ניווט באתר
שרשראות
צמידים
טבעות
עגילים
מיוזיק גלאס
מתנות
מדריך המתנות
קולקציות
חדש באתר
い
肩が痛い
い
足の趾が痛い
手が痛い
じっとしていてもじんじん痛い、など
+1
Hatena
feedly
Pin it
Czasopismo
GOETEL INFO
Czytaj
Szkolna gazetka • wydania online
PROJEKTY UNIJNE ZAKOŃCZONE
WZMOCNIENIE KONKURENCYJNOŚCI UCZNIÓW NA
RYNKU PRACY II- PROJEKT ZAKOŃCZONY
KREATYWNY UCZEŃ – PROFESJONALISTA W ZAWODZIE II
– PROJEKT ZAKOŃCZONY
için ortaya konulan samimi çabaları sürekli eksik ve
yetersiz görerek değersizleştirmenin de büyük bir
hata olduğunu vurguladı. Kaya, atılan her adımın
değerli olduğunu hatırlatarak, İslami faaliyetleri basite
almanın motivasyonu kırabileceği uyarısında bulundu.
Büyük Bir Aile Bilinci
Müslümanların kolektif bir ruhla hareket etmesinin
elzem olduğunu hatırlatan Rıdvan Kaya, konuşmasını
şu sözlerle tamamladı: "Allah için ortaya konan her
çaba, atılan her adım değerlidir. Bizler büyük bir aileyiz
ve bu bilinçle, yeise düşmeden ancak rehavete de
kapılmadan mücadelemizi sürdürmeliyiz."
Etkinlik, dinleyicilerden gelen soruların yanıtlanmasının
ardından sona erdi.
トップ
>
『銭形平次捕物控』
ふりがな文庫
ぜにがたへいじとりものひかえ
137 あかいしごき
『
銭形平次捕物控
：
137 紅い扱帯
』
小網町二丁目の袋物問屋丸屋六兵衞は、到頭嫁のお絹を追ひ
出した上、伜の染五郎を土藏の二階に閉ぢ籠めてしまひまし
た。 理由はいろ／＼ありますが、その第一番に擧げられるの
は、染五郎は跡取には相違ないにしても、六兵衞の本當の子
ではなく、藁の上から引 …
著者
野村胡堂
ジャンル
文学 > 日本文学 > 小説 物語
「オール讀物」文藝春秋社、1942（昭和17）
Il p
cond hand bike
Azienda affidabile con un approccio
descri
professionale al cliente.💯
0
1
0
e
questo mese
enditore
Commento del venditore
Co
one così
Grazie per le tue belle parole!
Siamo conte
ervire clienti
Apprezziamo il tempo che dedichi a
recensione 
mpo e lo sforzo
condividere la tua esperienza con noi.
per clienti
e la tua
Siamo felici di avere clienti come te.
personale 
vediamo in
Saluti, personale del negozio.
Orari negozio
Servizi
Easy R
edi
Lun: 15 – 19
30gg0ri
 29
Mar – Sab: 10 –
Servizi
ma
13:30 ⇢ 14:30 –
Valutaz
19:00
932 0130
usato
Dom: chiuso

════════

### Your instructions
Every line above carrying the word "personale" needs to be shown.

### Reply
personale 
Saluti, personale del negozio.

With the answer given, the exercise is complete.